NIST Photo Gallery / Gage Blocks

In machine shops, the lengths of short workpieces are measured by comparing them with a stack of accurately ground and polished end standards known as gage blocks. The modern abundance of precision machines at low cost could not have been achieved without production methods utilizing interchangeable parts, and this, in turn, could not have been achieved without modern precision gaging methods using gage blocks. During WWI, in order to meet the pressing need for industrial standardization, the Bureau of Standards began to manufacture gage blocks, the production of which had previously been the province of just one company in Europe. The process used by the Bureau, developed by Major William E. Hoke, was eventually spun off to the private sector. Today, between 5000 and 6000 gage blocks are sent to NIST each year by industry, foreign industrial customers, and other federal government agencies for calibration or recalibration against NIST master gage blocks.
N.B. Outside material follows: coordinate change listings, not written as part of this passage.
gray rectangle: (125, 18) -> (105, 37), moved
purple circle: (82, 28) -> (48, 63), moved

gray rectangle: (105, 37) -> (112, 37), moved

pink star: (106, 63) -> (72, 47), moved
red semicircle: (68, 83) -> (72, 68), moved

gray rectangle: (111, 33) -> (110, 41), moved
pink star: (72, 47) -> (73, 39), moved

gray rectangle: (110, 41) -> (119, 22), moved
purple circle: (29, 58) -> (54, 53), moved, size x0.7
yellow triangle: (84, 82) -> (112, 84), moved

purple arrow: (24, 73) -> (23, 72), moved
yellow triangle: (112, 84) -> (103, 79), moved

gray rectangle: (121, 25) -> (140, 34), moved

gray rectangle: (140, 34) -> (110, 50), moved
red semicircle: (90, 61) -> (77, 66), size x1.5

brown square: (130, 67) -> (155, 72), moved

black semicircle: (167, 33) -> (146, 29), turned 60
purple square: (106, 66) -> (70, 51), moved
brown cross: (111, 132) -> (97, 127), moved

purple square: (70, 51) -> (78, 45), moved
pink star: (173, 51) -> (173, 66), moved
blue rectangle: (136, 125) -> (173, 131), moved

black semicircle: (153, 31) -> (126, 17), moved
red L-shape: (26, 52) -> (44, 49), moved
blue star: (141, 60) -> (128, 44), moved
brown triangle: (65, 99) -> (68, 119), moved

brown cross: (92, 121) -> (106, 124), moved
photo of Bureau machinists lapping gage blocks
Bureau of Standards machinists lapped precision gage blocks,
manufactured at the Bureau, to exact nominal length (1919)
-from NIST Photographic Collection, Gage Blocks



close-up of gage blocks after machining
Close-up of precision gage blocks after machining at the Bureau (1919)
-from NIST Photographic Collection, Gage Blocks



photo of set of gage blocks
Set of Hoke gage blocks manufactured at the Bureau. The faces of
each block were plane and parallel. They were of correct nominal
length within 0.000005" at 20 degrees centigrade (1919).